Former President Donald Trump had two summits with Kim Jong Un, in Singapore in 2018 and in Hanoi in 2019. While Singapore provided some hope, the Hanoi Summit failed tragically, when Kim would not declare his Uranium Enrichment Sites, in addition to proposing to dismantle the Yongbyon nuclear site, in exchange for the lifting of sanctions imposed since 2016. With that, the summit ended and Kim Jong Un returned to Pyongyang with no agreement.
What followed was North Korea racing to build more nuclear weapons and missiles to deliver these nuclear warheads. Since 2006, North Koea conducted six nuclear tests, the latest in 2017 of assessed thermonuclear weapons, with hundreds of ballistic missiles launched, to include intercontinental missiles (ICBMs) in 2023 capable of targeting the whole of the United States. Additionally, North Korea was testing hypersonic and cruise missiles and submarine-launched ballistic missiles. Doctrinally, North Korea declared a FIRST USE policy of preemptively using nuclear weapons to respond to an imminent attack or a perceived imminent attack on the leadership or command and control system.

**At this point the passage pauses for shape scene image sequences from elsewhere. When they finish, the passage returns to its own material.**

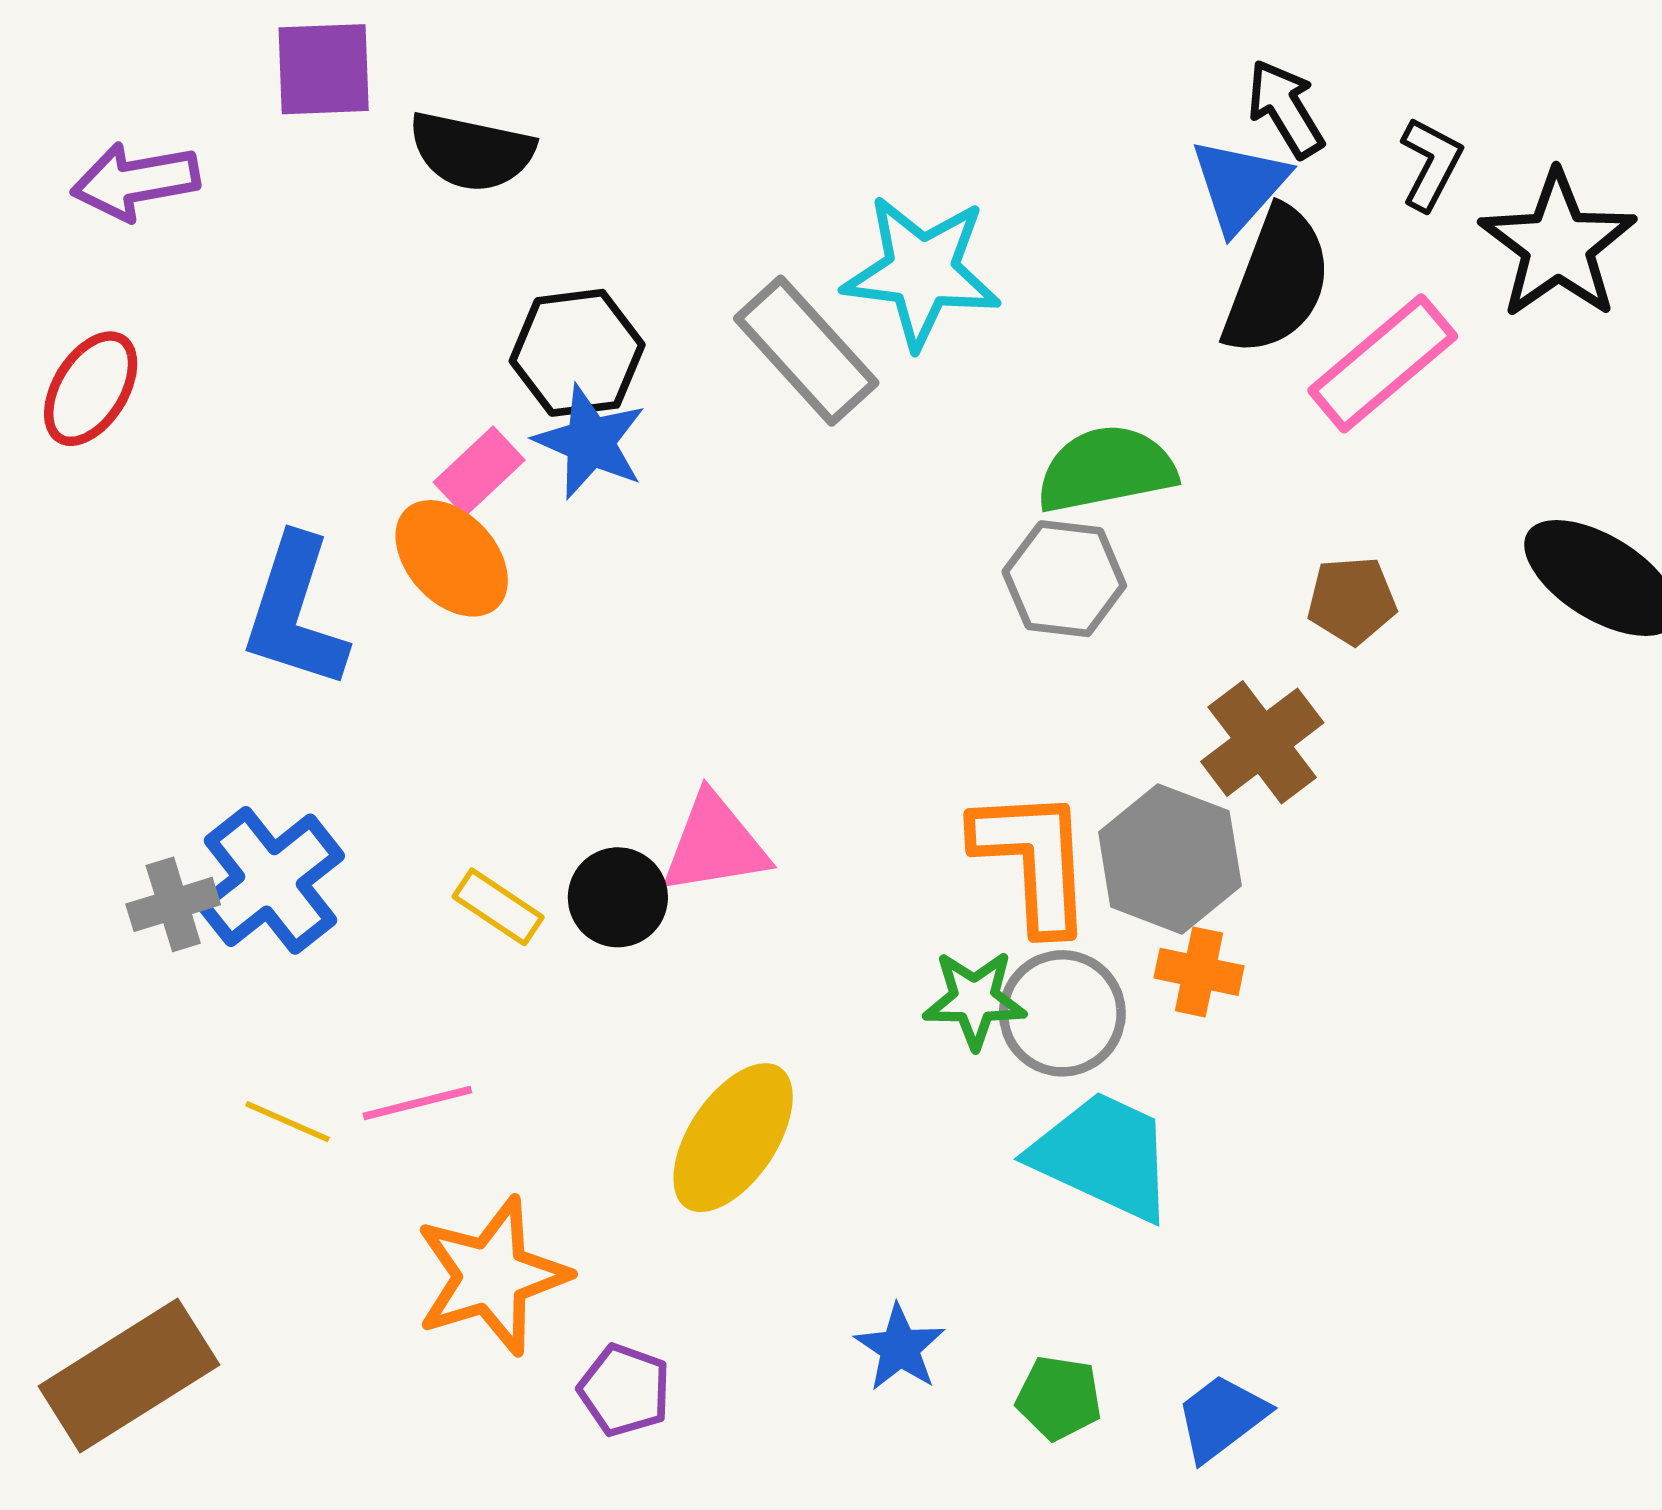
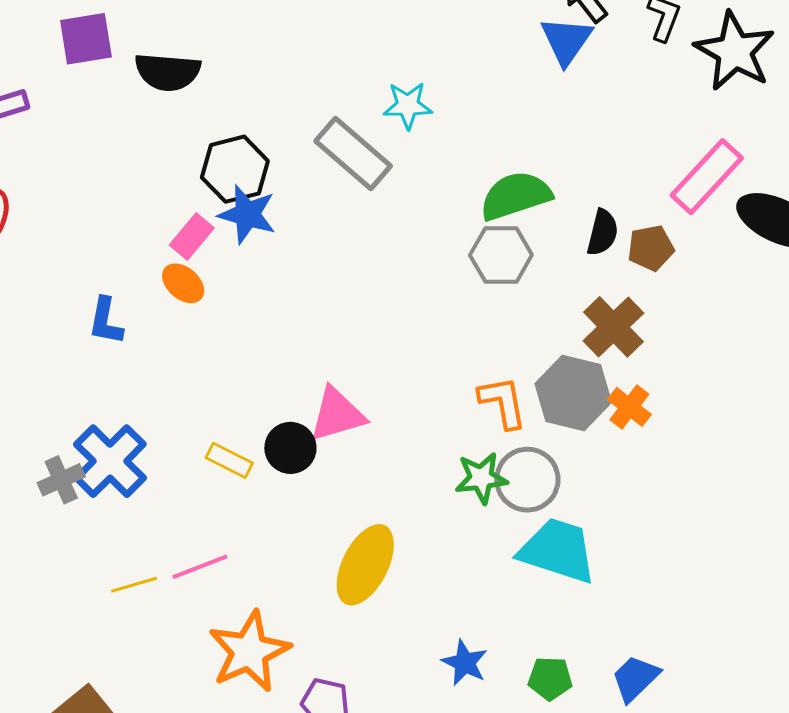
cyan star: (922, 272) -> (408, 105), size x0.6
black semicircle: (1277, 281) -> (603, 232), moved, size x0.6
pink rectangle: (1383, 363) -> (707, 177), moved
orange ellipse: (452, 558) -> (183, 283), size x0.7
blue L-shape: (295, 612) -> (106, 321), size x0.6
orange L-shape: (1033, 860) -> (503, 402), size x0.7
orange cross: (1199, 972) -> (629, 407), moved, turned 33
yellow line: (288, 1122) -> (134, 585), turned -33

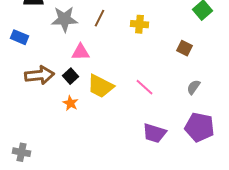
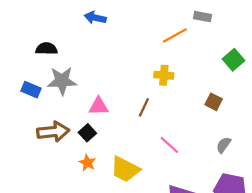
brown line: (100, 18) -> (144, 107), moved
gray star: (64, 19) -> (62, 81), moved
yellow trapezoid: (100, 86) -> (125, 169), moved

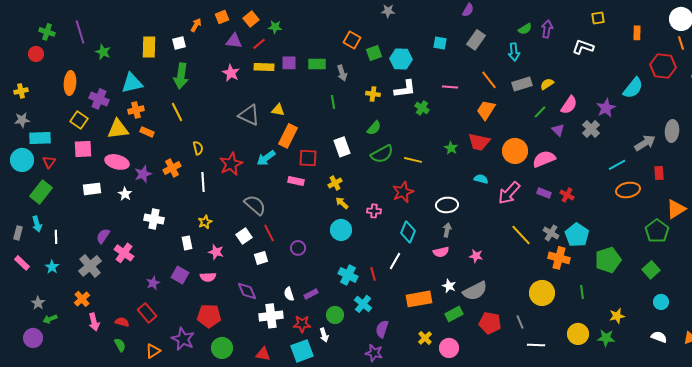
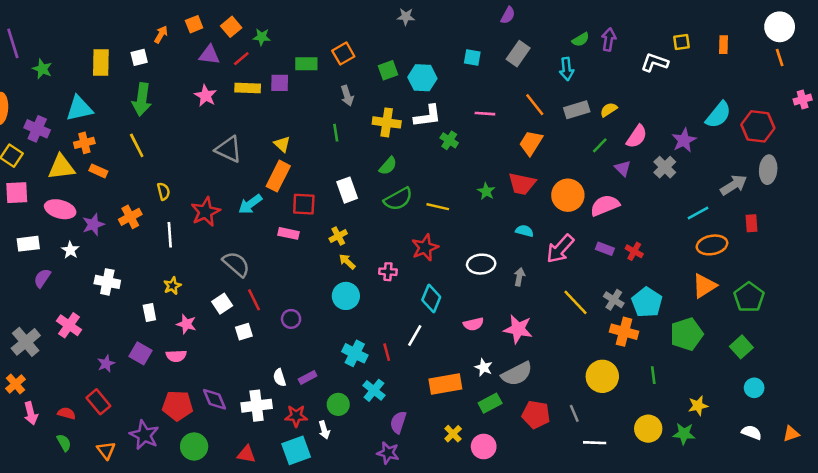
yellow square: (598, 18) -> (681, 42), moved
orange square: (352, 40) -> (343, 54), moved, turned 30
green rectangle: (317, 64) -> (306, 64), moved
red hexagon: (663, 66) -> (758, 126), moved
yellow cross: (373, 94) -> (387, 122), size x1.5
yellow triangle: (278, 110) -> (282, 144), moved, turned 32
orange triangle: (676, 209) -> (704, 286), moved
gray arrow: (447, 230) -> (519, 277), moved
purple semicircle: (103, 236) -> (42, 278), moved
pink star: (476, 256) -> (518, 329), size x1.6
purple diamond: (247, 291) -> (214, 399), moved
orange triangle: (153, 351) -> (106, 450), turned -35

Currently, North Korea has aligned itself with the Russian Federation, supporting Russia’s invasion of Ukraine and reportedly providing artillery shells and ballistic missiles to Russia for its war in Ukraine, in exchange for assistance with North Korea’s satellite program and the provision of sophisticated weaponry.
With this long preamble, my message to you is that we should NOT give up on North Korea. We know from the Agreed Framework in 1994, the Six-Party Talks Joint Statement of September 2005 and the 2018 Singapore Summit that North Korea wants a normal relationship with the United States, knowing that only in this way will North Korea free itself of its isolation and the punishing United Nations imposed sanctions, and thus be able to join the family of nations to secure the foreign direct investments needed to address the dire economic conditions in North Korea.
And this is where China needs to help—to convince North Korea to return to negotiations. This is where all of us, and all of you, as Ambassadors for Peace, need to help—to convince the leadership in all our countries that we should not give up on North Korea, that collectively we can and will get traction with Pyongyang. But courage and flexibility are needed, with the goal of eventual complete and verifiable denuclearization of the Korean Peninsula and the easing and eventual lifting of sanctions on North Korea.
I have heard, for close to 20 years, from senior officials in North Korea that their one goal is a normal relationship with the U.S. Indeed, we were almost there in 2000 when then Secretary of State Albright visited Pyongyang and President Clinton almost visited North Korea.
Giving up on North Korea now would be the biggest geopolitical mistake in the 21st century.
Indeed, Mother Moon shares this view and she continues to encourage all of us to work for the peaceful resolution of issues with North Korea.
North Korea is just one example of the many issues that all of you—all of us—must work diligently on to ensure that we start to move the world in a different direction, a direction toward more diplomacy, more negotiations for peace, more cooperation on pandemics, climate change, narcotics trafficking, international organized crime, nuclear proliferations, food insecurity… the list goes on and on.
Stop the wars in Ukraine and Gaza and the myriad of other conflicts throughout the world and move the world in another direction. That is what leadership is all about—bringing the world together for the betterment of all people.
You will join the ranks of the Ambassadors for Peace. Much will depend on all of you to move us in this direction, for the common good, leaving a better world for future generations.
Congratulations to all of you.
Joseph R. DeTrani, Commencement address on May 25, 2024
The author is the former Special Envoy for Six Party Talks with North Korea. The views are the author’s and not any government agency or department.